How to complete this task - Only the lines from the top of the material through the line containing "Diputado propone crear una" should be restated, each one exactly.
=====
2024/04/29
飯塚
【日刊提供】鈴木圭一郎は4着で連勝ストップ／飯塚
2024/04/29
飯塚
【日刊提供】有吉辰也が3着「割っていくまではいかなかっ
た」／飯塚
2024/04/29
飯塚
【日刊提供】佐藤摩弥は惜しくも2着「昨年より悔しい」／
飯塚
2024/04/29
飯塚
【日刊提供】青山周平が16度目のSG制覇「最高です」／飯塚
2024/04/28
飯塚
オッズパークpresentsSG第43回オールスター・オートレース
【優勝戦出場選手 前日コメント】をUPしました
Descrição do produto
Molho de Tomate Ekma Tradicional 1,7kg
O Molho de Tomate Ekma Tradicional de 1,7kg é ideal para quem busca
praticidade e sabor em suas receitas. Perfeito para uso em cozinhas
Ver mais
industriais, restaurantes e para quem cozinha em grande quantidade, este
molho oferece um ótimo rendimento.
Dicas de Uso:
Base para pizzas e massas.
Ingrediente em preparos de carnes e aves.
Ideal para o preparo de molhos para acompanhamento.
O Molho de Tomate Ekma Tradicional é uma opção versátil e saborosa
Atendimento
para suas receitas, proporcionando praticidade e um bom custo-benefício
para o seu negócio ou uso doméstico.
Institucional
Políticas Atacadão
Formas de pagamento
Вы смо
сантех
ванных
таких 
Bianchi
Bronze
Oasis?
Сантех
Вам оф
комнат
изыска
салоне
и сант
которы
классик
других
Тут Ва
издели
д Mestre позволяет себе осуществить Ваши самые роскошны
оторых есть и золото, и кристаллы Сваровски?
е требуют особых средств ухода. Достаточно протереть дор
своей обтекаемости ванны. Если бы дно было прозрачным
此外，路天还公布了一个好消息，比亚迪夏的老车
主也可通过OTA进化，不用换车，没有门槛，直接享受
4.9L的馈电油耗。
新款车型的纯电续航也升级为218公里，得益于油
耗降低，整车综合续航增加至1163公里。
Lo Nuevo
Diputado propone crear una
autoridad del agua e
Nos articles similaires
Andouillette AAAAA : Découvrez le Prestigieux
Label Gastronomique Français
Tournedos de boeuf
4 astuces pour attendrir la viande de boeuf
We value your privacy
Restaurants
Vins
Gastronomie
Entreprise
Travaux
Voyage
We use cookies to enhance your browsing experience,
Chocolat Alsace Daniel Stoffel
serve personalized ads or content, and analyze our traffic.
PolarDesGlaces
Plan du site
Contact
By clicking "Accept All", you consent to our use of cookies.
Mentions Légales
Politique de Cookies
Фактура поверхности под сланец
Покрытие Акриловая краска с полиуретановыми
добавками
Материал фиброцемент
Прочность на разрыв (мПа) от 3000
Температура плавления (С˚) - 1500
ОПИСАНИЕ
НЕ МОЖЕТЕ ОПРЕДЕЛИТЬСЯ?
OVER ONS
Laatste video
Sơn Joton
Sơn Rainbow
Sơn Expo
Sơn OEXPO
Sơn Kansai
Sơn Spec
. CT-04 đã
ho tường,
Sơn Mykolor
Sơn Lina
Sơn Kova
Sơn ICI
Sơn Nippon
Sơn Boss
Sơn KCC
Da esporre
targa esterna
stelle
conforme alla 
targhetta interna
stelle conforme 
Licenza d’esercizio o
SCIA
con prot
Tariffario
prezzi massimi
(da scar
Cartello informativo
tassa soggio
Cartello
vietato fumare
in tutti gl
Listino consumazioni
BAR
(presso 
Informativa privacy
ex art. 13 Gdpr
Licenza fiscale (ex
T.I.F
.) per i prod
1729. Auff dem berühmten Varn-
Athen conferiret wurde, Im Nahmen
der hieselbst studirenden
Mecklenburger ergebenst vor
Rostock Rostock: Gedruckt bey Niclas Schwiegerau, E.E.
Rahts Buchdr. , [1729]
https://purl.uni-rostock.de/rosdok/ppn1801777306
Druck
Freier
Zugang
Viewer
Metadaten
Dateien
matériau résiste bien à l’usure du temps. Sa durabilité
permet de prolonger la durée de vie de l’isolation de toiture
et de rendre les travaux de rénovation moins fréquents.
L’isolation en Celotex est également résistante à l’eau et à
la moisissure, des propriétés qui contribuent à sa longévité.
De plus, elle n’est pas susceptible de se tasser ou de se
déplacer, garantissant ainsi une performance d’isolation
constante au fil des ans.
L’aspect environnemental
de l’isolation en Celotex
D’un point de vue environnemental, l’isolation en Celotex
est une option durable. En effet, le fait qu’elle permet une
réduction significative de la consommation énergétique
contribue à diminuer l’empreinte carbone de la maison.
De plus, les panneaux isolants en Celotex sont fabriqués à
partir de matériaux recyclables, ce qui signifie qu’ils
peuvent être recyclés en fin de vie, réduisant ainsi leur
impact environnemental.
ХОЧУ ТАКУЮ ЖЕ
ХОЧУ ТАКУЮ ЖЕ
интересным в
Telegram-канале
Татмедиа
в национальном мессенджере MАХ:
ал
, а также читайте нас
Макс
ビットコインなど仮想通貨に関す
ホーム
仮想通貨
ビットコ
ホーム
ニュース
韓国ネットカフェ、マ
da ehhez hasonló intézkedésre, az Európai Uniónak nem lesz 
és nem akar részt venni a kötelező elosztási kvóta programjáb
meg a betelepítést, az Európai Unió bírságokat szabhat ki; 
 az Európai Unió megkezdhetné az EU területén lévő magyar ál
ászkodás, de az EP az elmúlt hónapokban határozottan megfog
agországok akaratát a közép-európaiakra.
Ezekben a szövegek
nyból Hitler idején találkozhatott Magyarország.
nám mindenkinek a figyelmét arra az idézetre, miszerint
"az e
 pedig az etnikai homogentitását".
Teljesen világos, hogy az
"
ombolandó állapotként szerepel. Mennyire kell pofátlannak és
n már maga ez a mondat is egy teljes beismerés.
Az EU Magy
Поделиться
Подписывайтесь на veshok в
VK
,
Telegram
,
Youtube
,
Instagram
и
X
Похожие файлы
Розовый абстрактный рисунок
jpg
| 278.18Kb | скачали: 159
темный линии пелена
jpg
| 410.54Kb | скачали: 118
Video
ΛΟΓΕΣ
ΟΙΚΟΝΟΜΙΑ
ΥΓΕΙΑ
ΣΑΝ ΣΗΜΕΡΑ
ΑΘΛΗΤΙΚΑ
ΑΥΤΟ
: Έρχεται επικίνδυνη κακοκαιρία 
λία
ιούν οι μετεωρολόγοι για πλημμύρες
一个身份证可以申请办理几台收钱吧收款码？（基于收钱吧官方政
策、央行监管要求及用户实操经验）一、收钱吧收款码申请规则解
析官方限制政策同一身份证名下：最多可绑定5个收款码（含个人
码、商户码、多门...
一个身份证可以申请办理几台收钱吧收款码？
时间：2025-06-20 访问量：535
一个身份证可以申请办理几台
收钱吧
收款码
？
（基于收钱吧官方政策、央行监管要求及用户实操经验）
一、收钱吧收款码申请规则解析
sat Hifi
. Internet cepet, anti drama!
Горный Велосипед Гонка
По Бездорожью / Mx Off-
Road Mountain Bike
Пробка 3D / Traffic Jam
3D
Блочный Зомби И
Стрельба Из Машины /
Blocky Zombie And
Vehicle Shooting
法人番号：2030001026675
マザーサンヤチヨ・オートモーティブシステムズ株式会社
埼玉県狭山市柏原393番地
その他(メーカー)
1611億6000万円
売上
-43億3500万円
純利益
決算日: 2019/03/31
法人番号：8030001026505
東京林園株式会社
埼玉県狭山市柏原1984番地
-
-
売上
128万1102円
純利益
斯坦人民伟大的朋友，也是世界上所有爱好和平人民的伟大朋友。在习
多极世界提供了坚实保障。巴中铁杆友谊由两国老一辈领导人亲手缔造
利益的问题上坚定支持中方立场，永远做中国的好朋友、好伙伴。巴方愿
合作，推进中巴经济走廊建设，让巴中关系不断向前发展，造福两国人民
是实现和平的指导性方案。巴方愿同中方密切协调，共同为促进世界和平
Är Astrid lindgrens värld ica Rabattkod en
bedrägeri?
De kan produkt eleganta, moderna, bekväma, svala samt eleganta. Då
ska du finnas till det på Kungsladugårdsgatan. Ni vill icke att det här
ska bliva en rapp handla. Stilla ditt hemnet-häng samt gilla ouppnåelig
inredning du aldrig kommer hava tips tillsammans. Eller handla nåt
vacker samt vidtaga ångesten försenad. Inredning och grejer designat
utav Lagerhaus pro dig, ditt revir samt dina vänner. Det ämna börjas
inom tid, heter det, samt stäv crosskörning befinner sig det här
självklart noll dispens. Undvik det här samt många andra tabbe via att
=====
Answer space -
2024/04/29
飯塚
【日刊提供】鈴木圭一郎は4着で連勝ストップ／飯塚
2024/04/29
飯塚
【日刊提供】有吉辰也が3着「割っていくまではいかなかっ
た」／飯塚
2024/04/29
飯塚
【日刊提供】佐藤摩弥は惜しくも2着「昨年より悔しい」／
飯塚
2024/04/29
飯塚
【日刊提供】青山周平が16度目のSG制覇「最高です」／飯塚
2024/04/28
飯塚
オッズパークpresentsSG第43回オールスター・オートレース
【優勝戦出場選手 前日コメント】をUPしました
Descrição do produto
Molho de Tomate Ekma Tradicional 1,7kg
O Molho de Tomate Ekma Tradicional de 1,7kg é ideal para quem busca
praticidade e sabor em suas receitas. Perfeito para uso em cozinhas
Ver mais
industriais, restaurantes e para quem cozinha em grande quantidade, este
molho oferece um ótimo rendimento.
Dicas de Uso:
Base para pizzas e massas.
Ingrediente em preparos de carnes e aves.
Ideal para o preparo de molhos para acompanhamento.
O Molho de Tomate Ekma Tradicional é uma opção versátil e saborosa
Atendimento
para suas receitas, proporcionando praticidade e um bom custo-benefício
para o seu negócio ou uso doméstico.
Institucional
Políticas Atacadão
Formas de pagamento
Вы смо
сантех
ванных
таких 
Bianchi
Bronze
Oasis?
Сантех
Вам оф
комнат
изыска
салоне
и сант
которы
классик
других
Тут Ва
издели
д Mestre позволяет себе осуществить Ваши самые роскошны
оторых есть и золото, и кристаллы Сваровски?
е требуют особых средств ухода. Достаточно протереть дор
своей обтекаемости ванны. Если бы дно было прозрачным
此外，路天还公布了一个好消息，比亚迪夏的老车
主也可通过OTA进化，不用换车，没有门槛，直接享受
4.9L的馈电油耗。
新款车型的纯电续航也升级为218公里，得益于油
耗降低，整车综合续航增加至1163公里。
Lo Nuevo
Diputado propone crear una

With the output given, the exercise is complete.